__INFORMATION__:
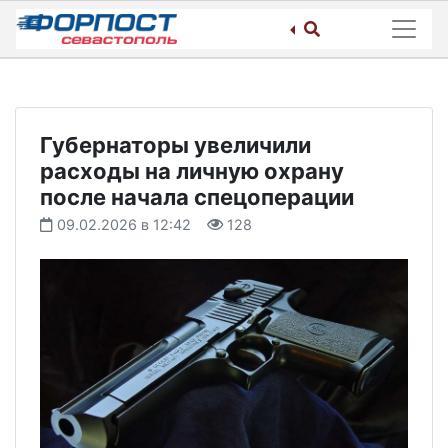
Skip
to
content
Губернаторы увеличили
расходы на личную охрану
после начала спецоперации
09.02.2026 в 12:42
128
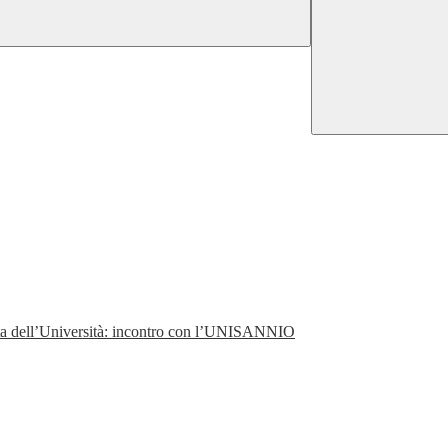
perta dell’Università: incontro con l’UNISANNIO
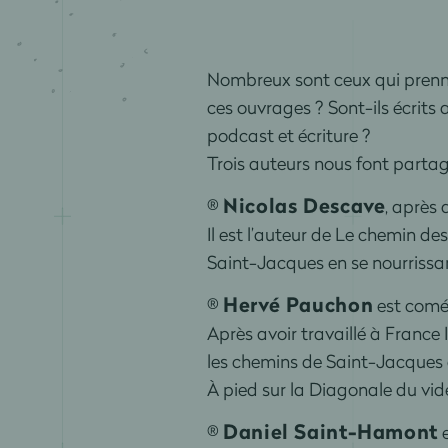
Nombreux sont ceux qui prenne
ces ouvrages ? Sont-ils écrits
podcast et écriture ?
Trois auteurs nous font partager
Nicolas Descave
®
, après 
Il est l’auteur de Le chemin de
Saint-Jacques en se nourrissa
Hervé Pauchon
®
est coméd
Après avoir travaillé à France
les chemins de Saint-Jacques 
À pied sur la Diagonale du vid
Daniel Saint-Hamont
®
e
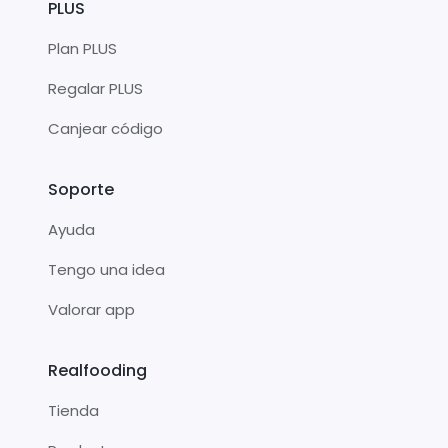
PLUS
Plan PLUS
Regalar PLUS
Canjear código
Soporte
Ayuda
Tengo una idea
Valorar app
Realfooding
Tienda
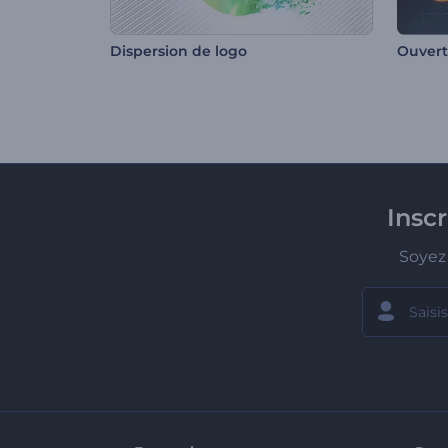
Dispersion de logo
Ouvert
Insc
Soyez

__THE PROBLEM__: The string "Saint" appears on some lines of the data above; report how many such lines there are, as a bare number.

__ANSWER SPACE__: 3